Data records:
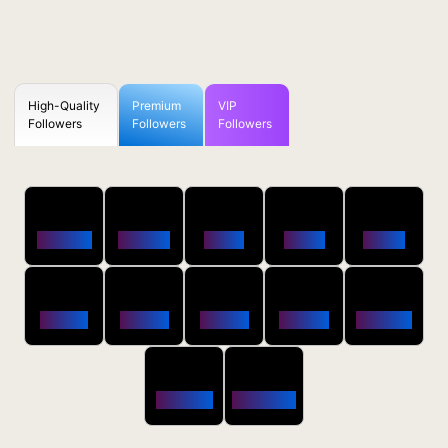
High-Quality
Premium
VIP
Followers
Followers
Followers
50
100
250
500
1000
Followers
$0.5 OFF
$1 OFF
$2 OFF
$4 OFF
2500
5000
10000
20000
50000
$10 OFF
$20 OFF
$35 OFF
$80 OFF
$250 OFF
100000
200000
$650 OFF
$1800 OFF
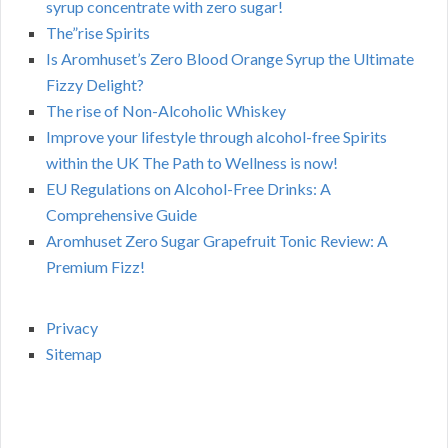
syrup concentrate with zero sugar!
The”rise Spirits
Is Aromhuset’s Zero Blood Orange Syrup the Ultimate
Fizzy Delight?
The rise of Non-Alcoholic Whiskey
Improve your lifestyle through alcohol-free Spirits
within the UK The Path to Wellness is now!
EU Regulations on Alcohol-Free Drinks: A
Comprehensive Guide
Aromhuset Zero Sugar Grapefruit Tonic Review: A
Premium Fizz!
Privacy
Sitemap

Exercise -> Set the pictures aside and reproduce the data above exactly.

Completed exercise ->
High-Quality
Premium
VIP
Followers
Followers
Followers
50
100
250
500
1000
Followers
$0.5 OFF
$1 OFF
$2 OFF
$4 OFF
2500
5000
10000
20000
50000
$10 OFF
$20 OFF
$35 OFF
$80 OFF
$250 OFF
100000
200000
$650 OFF
$1800 OFF
syrup concentrate with zero sugar!
The”rise Spirits
Is Aromhuset’s Zero Blood Orange Syrup the Ultimate
Fizzy Delight?
The rise of Non-Alcoholic Whiskey
Improve your lifestyle through alcohol-free Spirits
within the UK The Path to Wellness is now!
EU Regulations on Alcohol-Free Drinks: A
Comprehensive Guide
Aromhuset Zero Sugar Grapefruit Tonic Review: A
Premium Fizz!
Privacy
Sitemap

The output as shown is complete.